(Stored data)
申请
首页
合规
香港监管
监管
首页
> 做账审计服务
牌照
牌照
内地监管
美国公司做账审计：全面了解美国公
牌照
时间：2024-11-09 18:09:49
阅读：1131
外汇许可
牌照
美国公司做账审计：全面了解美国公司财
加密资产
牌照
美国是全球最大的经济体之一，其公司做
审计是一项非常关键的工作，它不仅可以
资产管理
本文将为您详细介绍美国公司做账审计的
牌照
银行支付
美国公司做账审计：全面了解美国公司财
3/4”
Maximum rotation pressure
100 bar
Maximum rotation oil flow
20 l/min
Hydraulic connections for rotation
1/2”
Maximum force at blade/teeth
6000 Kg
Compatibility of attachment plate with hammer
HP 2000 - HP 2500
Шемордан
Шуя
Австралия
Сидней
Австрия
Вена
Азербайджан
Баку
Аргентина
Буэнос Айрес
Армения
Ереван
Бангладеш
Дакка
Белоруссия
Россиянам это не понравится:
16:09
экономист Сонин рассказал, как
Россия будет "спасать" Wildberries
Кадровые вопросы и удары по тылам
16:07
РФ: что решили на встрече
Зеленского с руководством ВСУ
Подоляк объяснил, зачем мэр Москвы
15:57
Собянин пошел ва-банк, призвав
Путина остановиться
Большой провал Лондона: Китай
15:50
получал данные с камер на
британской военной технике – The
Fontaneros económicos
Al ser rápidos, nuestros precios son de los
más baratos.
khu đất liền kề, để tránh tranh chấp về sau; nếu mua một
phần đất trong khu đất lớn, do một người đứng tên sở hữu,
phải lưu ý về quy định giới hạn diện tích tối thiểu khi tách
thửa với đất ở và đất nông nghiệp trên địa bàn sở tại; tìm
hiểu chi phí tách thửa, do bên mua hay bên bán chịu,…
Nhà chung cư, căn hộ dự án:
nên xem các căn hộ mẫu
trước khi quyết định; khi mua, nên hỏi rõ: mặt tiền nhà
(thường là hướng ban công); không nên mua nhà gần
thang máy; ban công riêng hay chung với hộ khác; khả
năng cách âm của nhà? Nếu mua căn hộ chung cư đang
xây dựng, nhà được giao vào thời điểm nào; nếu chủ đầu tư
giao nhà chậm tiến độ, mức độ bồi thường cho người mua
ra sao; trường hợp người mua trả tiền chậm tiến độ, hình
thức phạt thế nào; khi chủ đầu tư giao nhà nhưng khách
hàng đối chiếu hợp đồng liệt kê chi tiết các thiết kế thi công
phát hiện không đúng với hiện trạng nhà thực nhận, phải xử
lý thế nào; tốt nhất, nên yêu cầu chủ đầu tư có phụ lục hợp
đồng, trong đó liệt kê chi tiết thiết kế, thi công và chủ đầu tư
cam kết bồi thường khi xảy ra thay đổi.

◆ WHAT YOU HAVE TO DO ◆
Restate the full data above, keeping each word intact.

◆ TASK OUTPUT ◆
申请
首页
合规
香港监管
监管
首页
> 做账审计服务
牌照
牌照
内地监管
美国公司做账审计：全面了解美国公
牌照
时间：2024-11-09 18:09:49
阅读：1131
外汇许可
牌照
美国公司做账审计：全面了解美国公司财
加密资产
牌照
美国是全球最大的经济体之一，其公司做
审计是一项非常关键的工作，它不仅可以
资产管理
本文将为您详细介绍美国公司做账审计的
牌照
银行支付
美国公司做账审计：全面了解美国公司财
3/4”
Maximum rotation pressure
100 bar
Maximum rotation oil flow
20 l/min
Hydraulic connections for rotation
1/2”
Maximum force at blade/teeth
6000 Kg
Compatibility of attachment plate with hammer
HP 2000 - HP 2500
Шемордан
Шуя
Австралия
Сидней
Австрия
Вена
Азербайджан
Баку
Аргентина
Буэнос Айрес
Армения
Ереван
Бангладеш
Дакка
Белоруссия
Россиянам это не понравится:
16:09
экономист Сонин рассказал, как
Россия будет "спасать" Wildberries
Кадровые вопросы и удары по тылам
16:07
РФ: что решили на встрече
Зеленского с руководством ВСУ
Подоляк объяснил, зачем мэр Москвы
15:57
Собянин пошел ва-банк, призвав
Путина остановиться
Большой провал Лондона: Китай
15:50
получал данные с камер на
британской военной технике – The
Fontaneros económicos
Al ser rápidos, nuestros precios son de los
más baratos.
khu đất liền kề, để tránh tranh chấp về sau; nếu mua một
phần đất trong khu đất lớn, do một người đứng tên sở hữu,
phải lưu ý về quy định giới hạn diện tích tối thiểu khi tách
thửa với đất ở và đất nông nghiệp trên địa bàn sở tại; tìm
hiểu chi phí tách thửa, do bên mua hay bên bán chịu,…
Nhà chung cư, căn hộ dự án:
nên xem các căn hộ mẫu
trước khi quyết định; khi mua, nên hỏi rõ: mặt tiền nhà
(thường là hướng ban công); không nên mua nhà gần
thang máy; ban công riêng hay chung với hộ khác; khả
năng cách âm của nhà? Nếu mua căn hộ chung cư đang
xây dựng, nhà được giao vào thời điểm nào; nếu chủ đầu tư
giao nhà chậm tiến độ, mức độ bồi thường cho người mua
ra sao; trường hợp người mua trả tiền chậm tiến độ, hình
thức phạt thế nào; khi chủ đầu tư giao nhà nhưng khách
hàng đối chiếu hợp đồng liệt kê chi tiết các thiết kế thi công
phát hiện không đúng với hiện trạng nhà thực nhận, phải xử
lý thế nào; tốt nhất, nên yêu cầu chủ đầu tư có phụ lục hợp
đồng, trong đó liệt kê chi tiết thiết kế, thi công và chủ đầu tư
cam kết bồi thường khi xảy ra thay đổi.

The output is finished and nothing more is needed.